But it's not quite so easy for the disrupters to be disrupted, according to Zip COO Peter Gray, who along with Larry Diamond co-founded the payments company out of North Sydney watering hole The Commodore Hotel.

"Visa and Mastercard don't have a relationship with the consumer and they don't have the ability to acquire them at checkout," Gray told Business Insider Australia. "Meanwhile they find us when they buy online, and we do all the accounting in real-time. The fact those companies – which are really just the rails on which transactions happen – can't do that has a whole set of consequences."

"If they did try, it would probably only work for cards provided by them, and then they would have to work with all the different credit providers provided at that checkout themselves," Gray said.

While those challenges might not constitute true 'moats' -- it's doubtful Galloway would be convinced -- they do make it more difficult for institutions to disrupt the disrupters, Gray argues.

"The relationship is between the customer and the bank issuing the Mastercard or Visa card so how could they then offer an instalment-based product to that customer?
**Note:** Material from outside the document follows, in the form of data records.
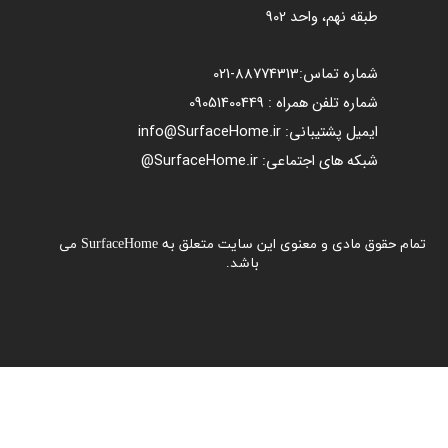
طبقه نهم، واحد 902
شماره تماس:
88774313​​​​​​​
-021​​​​​​​
شماره تلفن همراه : 09051400449
ایمیل پشتیبانی: info@SurfaceHome.ir
شبکه های اجتماعی: SurfaceHome.ir@
تمام حقوق مادی و معنوی این سایت متعلق به SurfaceHome می
باشد.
They would need to sign up all the credit providers which is no small task," he said.

"Even if they did that, they still can't acquire customers in real-time at the checkout and then run the checks required. So there are a few big things those companies are missing."

More immediately, Gray believes Zip is a different product to its current competitors

But what about the growing list of existing players, from Afterpay to Sezzle, jostling to compete?

"We actually can co-exist. We have one and a half million customers, Afterpay has two and a half, and there's not a huge overlap between our customers, maybe 25-30%," Gray said. "That's because we are offering fundamentally different things."

To Gray's mind, Zip is essentially a digital wallet. It's reminiscent of other language used by competitors wanting to be known as anything but a credit company – Afterpay, for example, claims to be a marketing company.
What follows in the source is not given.